Estamos en una situación genuina en la historia: la sociedad y Estado, por el instinto de la vida, han paralizado en parte a las fuerzas económicas del capitalismo

/ 11 de abril de 2020 / 06:59

Desde hace más de un siglo, la rigurosidad científica quedó atada a la hiperprecisión. Las ciencias sociales han estado fuertemente influenciadas por el paradigma dominante de la mecánica, asumiendo que casi siempre puede existir una relación precisa, y por tanto previsible, entre muchas variables que interactúan entre sí. La certidumbre en el comportamiento de todas las aristas posibles en torno al objeto de estudio es premisa fundamental para llevar a cabo cualquier análisis implacable.

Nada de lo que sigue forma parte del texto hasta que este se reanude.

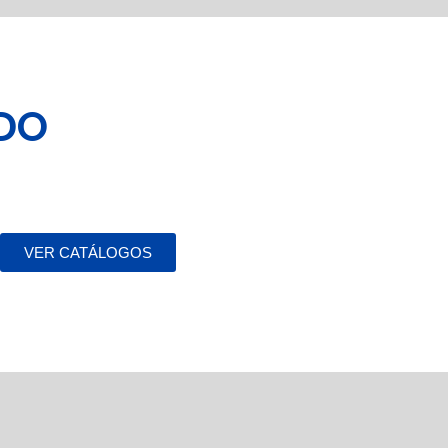
ADO
VER CATÁLOGOS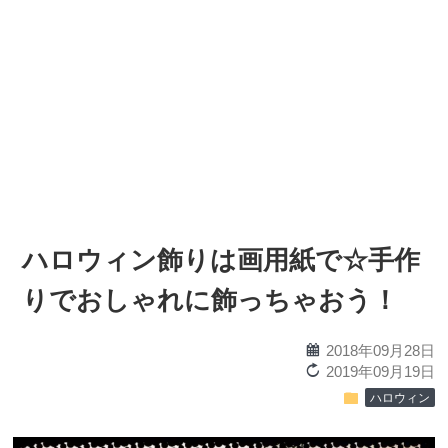
ハロウィン飾りは画用紙で☆手作
りでおしゃれに飾っちゃおう！
calendar
2018年09月28日
reload
2019年09月19日
folder
ハロウィン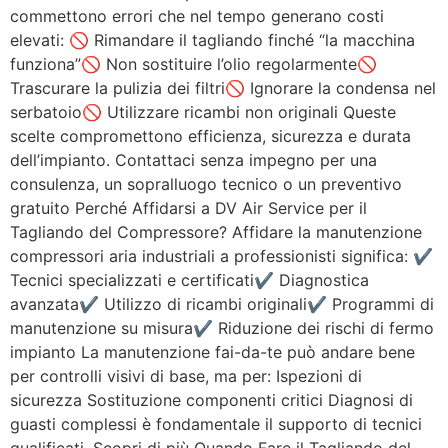
commettono errori che nel tempo generano costi
elevati: 🚫 Rimandare il tagliando finché “la macchina
funziona”🚫 Non sostituire l’olio regolarmente🚫
Trascurare la pulizia dei filtri🚫 Ignorare la condensa nel
serbatoio🚫 Utilizzare ricambi non originali Queste
scelte compromettono efficienza, sicurezza e durata
dell’impianto. Contattaci senza impegno per una
consulenza, un sopralluogo tecnico o un preventivo
gratuito Perché Affidarsi a DV Air Service per il
Tagliando del Compressore? Affidare la manutenzione
compressori aria industriali a professionisti significa: ✔
Tecnici specializzati e certificati✔ Diagnostica
avanzata✔ Utilizzo di ricambi originali✔ Programmi di
manutenzione su misura✔ Riduzione dei rischi di fermo
impianto La manutenzione fai-da-te può andare bene
per controlli visivi di base, ma per: Ispezioni di
sicurezza Sostituzione componenti critici Diagnosi di
guasti complessi è fondamentale il supporto di tecnici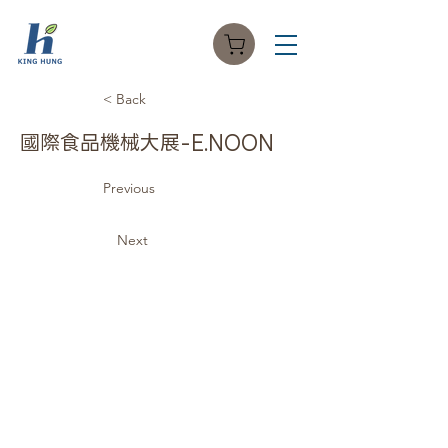
< Back
國際食品機械大展-E.NOON
Previous
Next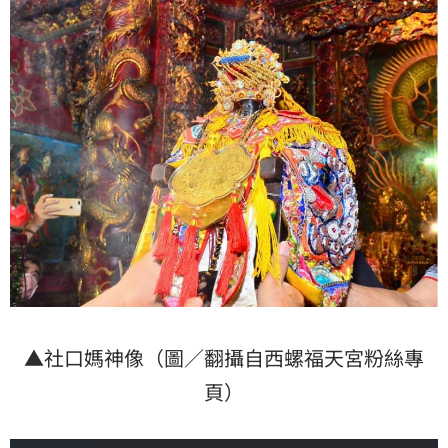
▲社口媽神像（圖／翻攝自西螺福天宮粉絲專
頁）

De hecho, cuando la incertidumbre aparece, el marco teórico hegemónico en economía, el neoclásico, presupone escenarios ciertos para resolver la ecuación. Una fórmula muy habitual es el uso desmesurado del ceteris paribus, todo lo demás constante, asumiendo así que muchas variables no alteran su comportamiento ante cualquier fenómeno que se produzca. Y no solo ocurre esto en la economía. También en otras ciencias sociales, como la teoría política y la sociología, se acude a métodos similares para eliminar la mínima distorsión que genere lo incierto. Un buen ejemplo de ello es la teoría de la elección racional.

Sin embargo, estamos en un mientras tanto en el que no tenemos certezas y, en consecuencia, hay pocas posibilidades de ser preciso. Se buscan infinitas maneras de calcular el verdadero número de contagiados, pero son todas aproximaciones y estimaciones con base en múltiples hipótesis. Todas ellas han sido actualizadas constantemente porque el margen de error es demasiado amplio como para ser consideradas como válidas.

Ni siquiera podemos tener certidumbre del número real de fallecidos por COVID-19 (cada país tiene su propio protocolo para contabilizarlo). Tampoco somos capaces de tener certezas sobre la duración de esta pandemia. No se conoce a ciencia cierta el momento en el que llegará la vacuna, y aún no sabemos si los métodos paliativos para tratar este virus son eficaces al 100%.

En el ámbito económico, no conocemos con exactitud el impacto de la pandemia. Son múltiples los organismos internacionales especializados en esta temática que realizan sus cálculos sobre su  efecto en el PIB, la pobreza, la producción mundial, la actividad comercial o en el empleo. Y todos ellos van constantemente actualizando el valor, porque es imposible prever el alcance de la pandemia a medida que avanzan los días. Por ejemplo, la OIT hace dos semanas estimaba que el coronavirus pondría en riesgo hasta 25 millones de empleos y, en cambio, su balance a día ya habla de 195 millones de empleos perdidos a tiempo completo.

Algo similar pasa y pasará aún más con todo análisis geopolítico, político y sociológico. Lo que ayer fuera negativo, hoy podría ser considerado positivo. En clave geopolítica, véase la mutante valoración de China, que pasó de ser el “culpable” a hoy ser el “ejemplo”.

Así está sucediendo en cada asunto fundamental de nuestras vidas. Germinan infinitas dudas e incertidumbres acerca la evolución de nuestra valoraciones y sentidos comunes resultantes en torno a: (i) el rol de Estado, (ii) lo público y lo colectivo frente a lo privado y lo individual, (iii) los liderazgos vencedores, (iv) las nuevas fórmulas democráticas que podrían aparecer, (v) el autoritarismo presidencialista, (vi) los dilemas éticos basados en la relación intergeneracional, (vii) la globalización resultante, (viii) la exaltación de los nacionalismos, (xix) las relaciones internacionales y el orden geopolítico, (x) la antipolítica y la revalorización de expertos y científicos, (xi) el límite de la comunicación ante la ineficacia en la gestión, (xii) el papel de los organismos internacionales, (xiii) la preferencia por un mayor proteccionismo, (xiv) la moral ciudadana y (xv) la libertad como derecho ante la necesidad de ser controlados para aminorar los efectos de la pandemia.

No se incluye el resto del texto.